Sport : Rückkehr aus Imagegründen

Jacques Villeneuve bietet sich in der Formel 1 dem BAR-Team an, das er im Streit verlassen musste

Karin Sturm

Budapest - Das Durcheinander bei den Transfers in der Formel 1 in dieser Saison lässt inzwischen sogar Undenkbares möglich erscheinen. Ausgerechnet Jacques Villeneuve bietet sich nun bei BAR-Honda als Nachfolger des wechselwilligen Jenson Button an – obwohl er sich im vergangenen Jahr im Streit von dem Rennstall getrennt hatte und seitdem arbeitslos ist.

Der kanadische Weltmeister von 1997 war einer der Ersten, der nach Bekanntwerden des ganzen Wirbels um den Wechsel Buttons zu BMW-Williams bei Teamchef David Richards anrief. In der englischen Zeitung „Sun“ erklärte Villeneuve jetzt: „Ich hätte absolut nichts dagegen, wieder bei BAR zu fahren.“ Zwar habe er im letzten Jahr mit Richards einige Probleme gehabt, „aber ich denke, wenn wir uns zusammensetzen und darüber reden, ließe sich einiges ausräumen“. Villeneuve betonte noch einmal, dass er unbedingt in die Formel 1 zurück wolle. Sogar beim Schweizer Rennstall Sauber hat er sich angeboten, nachdem seine Gespräche mit BMW-Williams gescheitert waren.

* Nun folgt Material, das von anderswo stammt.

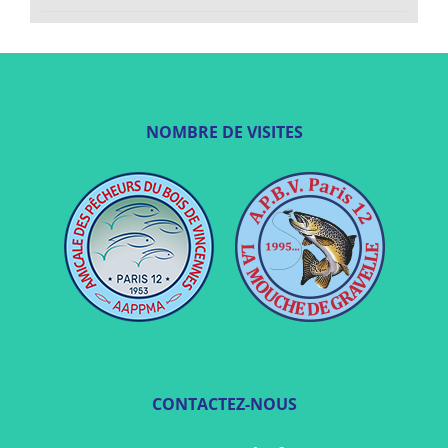
NOMBRE DE VISITES
CONTACTEZ-NOUS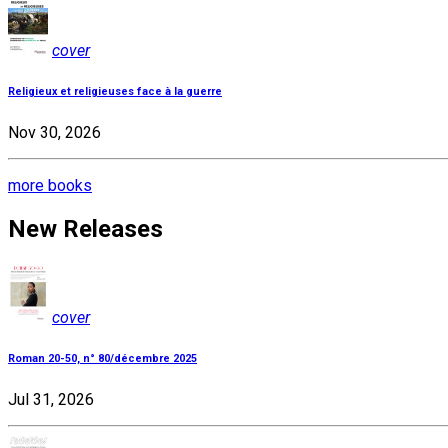
cover
Religieux et religieuses face à la guerre
Nov 30, 2026
more books
New Releases
cover
Roman 20-50, n° 80/décembre 2025
Jul 31, 2026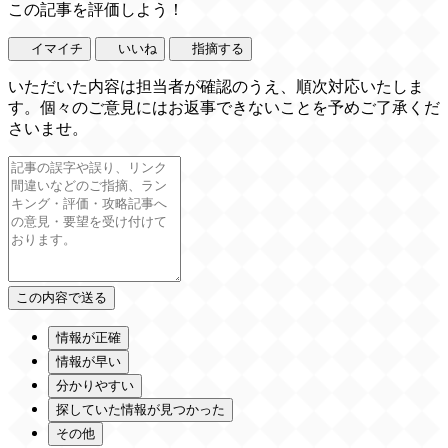
この記事を評価しよう！
イマイチ
いいね
指摘する
いただいた内容は担当者が確認のうえ、順次対応いたしま
す。個々のご意見にはお返事できないことを予めご了承くだ
さいませ。
情報が正確
情報が早い
分かりやすい
探していた情報が見つかった
その他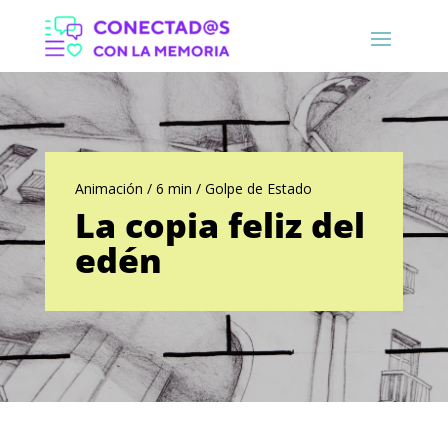
Animación / 6 min / Golpe de Estado
La copia feliz del
edén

„BAR-Honda ist nach Ferrari derzeit das zweitbeste Team, und es hat das Potenzial, noch weiter nach vorne zu kommen“, sagte der Kanadier. Und: „Ich weiß, wie man Rennen gewinnt.“ Er und BAR-Honda seien eine ideale Kombination, wollte er damit wohl sagen. Sicher ist, dass Villeneuve zumindest bei den Ingenieuren von BAR-Partner Honda sehr willkommen wäre. Sie schätzen seine Arbeit sehr. „Er hat uns zwar manchmal gewaltig unter Druck gesetzt, weil er sehr viel fordert, aber letztlich verdanken wir es ihm, dass unser Motor heute so gut ist“, sagt einer von ihnen.

Auch der Hauptsponsor BAT wäre im Falle einer Rückkehr Villeneuves wohl glücklich, denn der Tabakkonzern favorisiert einen Fahrer mit werbewirksamer Ausstrahlung. In dieses Schema passt der eigenwillige Villeneuve viel besser als die anderen Kandidaten, die bisher mit BAR-Honda in Verbindung gebracht werden: Mika Häkkinen, David Coulthard, Olivier Panis, Anthony Davidson, Nick Heidfeld. Das sind allesamt gute Fahrer, aber von eher unscheinbarem Charakter.

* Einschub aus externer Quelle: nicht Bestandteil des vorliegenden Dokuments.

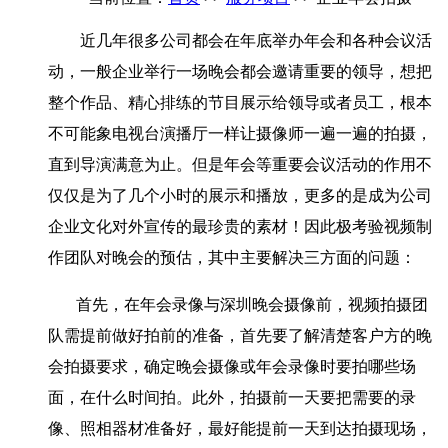
近几年很多公司都会在年底举办年会和各种会议活
动，一般企业举行一场晚会都会邀请重要的领导，想把
整个作品、精心排练的节目展示给领导或者员工，根本
不可能象电视台演播厅一样让摄像师一遍一遍的拍摄，
直到导演满意为止。但是年会等重要会议活动的作用不
仅仅是为了几个小时的展示和播放，更多的是成为公司
企业文化对外宣传的最珍贵的素材！因此极考验视频制
作团队对晚会的预估，其中主要解决三方面的问题：
首先，在年会录像与深圳晚会摄像前，视频拍摄团
队需提前做好拍前的准备，首先要了解清楚客户方的晚
会拍摄要求，确定晚会摄像或年会录像时要拍哪些场
面，在什么时间拍。此外，拍摄前一天要把需要的录
像、照相器材准备好，最好能提前一天到达拍摄现场，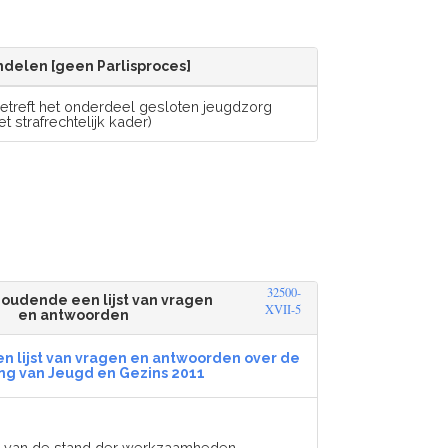
delen [geen Parlisproces]
etreft het onderdeel gesloten jeugdzorg
t strafrechtelijk kader)
32500-
houdende een lijst van vragen
XVII-5
en antwoorden
n lijst van vragen en antwoorden over de
ng van Jeugd en Gezins 2011
en van de stand der werkzaamheden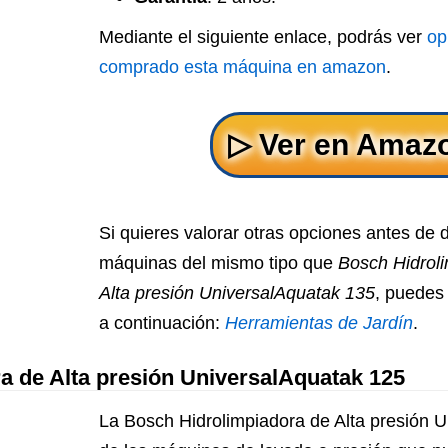
Mediante el siguiente enlace, podrás ver
op
comprado esta máquina en amazon
.
Si quieres valorar otras opciones antes de 
máquinas del mismo tipo que
Bosch Hidroli
Alta presión UniversalAquatak 135
, puedes 
a continuación:
Herramientas de Jardín
.
a de Alta presión UniversalAquatak 125
La Bosch Hidrolimpiadora de Alta presión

Es ist gut möglich, dass Villeneuve nun auf den Einfluss von BAT hofft. Als er BAR verlassen musste, war der Konzern nicht begeistert davon, und Richards bekam das zu spüren. Den Teamchef könnte es nun auch treffen, wenn BAR den Transferstreit mit BMW um Button verliert. Richards ist nur ein Angestellter, dem man einen weiteren Fehler wohl nicht verzeihen wurde. Dann wäre der Weg zurück vielleicht sogar nicht nur für Villeneuve, sondern auch für seinen Manager, den früheren BAR-Teamchef Craig Pollock, frei. Pollock hält sich im Moment oft in China auf; er ist angeblich dabei, den Hauptsponsor des am 26. September erstmals ausgetragenen Grand Prix von China für BAR zu gewinnen.

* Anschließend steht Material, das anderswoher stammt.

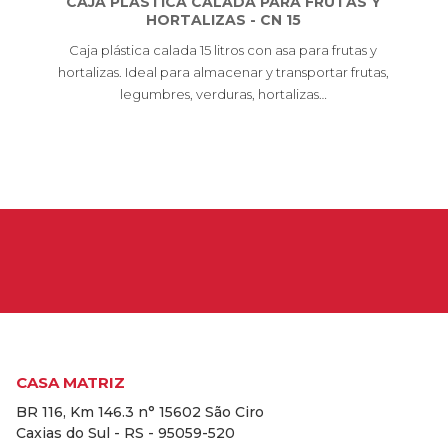
CAJA PLÁSTICA CALADA PARA FRUTAS Y
HORTALIZAS - CN 15
Caja plástica calada 15 litros con asa para frutas y
hortalizas. Ideal para almacenar y transportar frutas,
legumbres, verduras, hortalizas…
CASA MATRIZ
BR 116, Km 146.3 n° 15602 São Ciro
Caxias do Sul - RS - 95059-520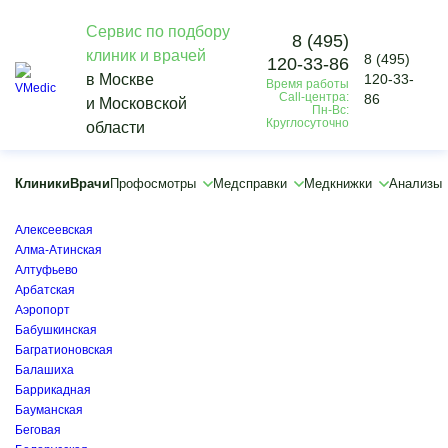
Сервис по подбору
8 (495)
клиник и врачей
8 (495)
120-33-86
Vmedic
в Москве
120-33-
Время работы
Медицинские справки
Call-центра:
86
и Московской
Медсправки для учебы
Пн-Вс:
Круглосуточно
области
Медицинская справка 086/у для учебы
Тушинская
×
Клиники
Врачи
Профосмотры
Медсправки
Медкнижки
Анализы
×
Автозаводская
Алексеевская
Алма-Атинская
Алтуфьево
Арбатская
Аэропорт
Бабушкинская
Багратионовская
Балашиха
Баррикадная
Бауманская
Беговая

Dass am Ende der Platz bei BAR doch nicht frei wird, weil Jenson Button noch eine Saison dort bleiben muss, glaubt kaum jemand. Die meisten stellen sich aber auf ein zähes Ringen zwischen BAR und BMW-Williams ein. „Es wird mit einem Vergleich enden“, sagt der ehemalige Fahrer und heutige RTL-Experte Christian Danner. Er erwartet das übliche Formel-1-Prozedere: „Button wird selbstverständlich bei Williams fahren, und BAR wird dafür einen Haufen Geld kriegen.“ Geld, das in die Technik investiert werden könnte. Denn Villeneuve wäre auch mit weniger Gehalt als früher zufrieden.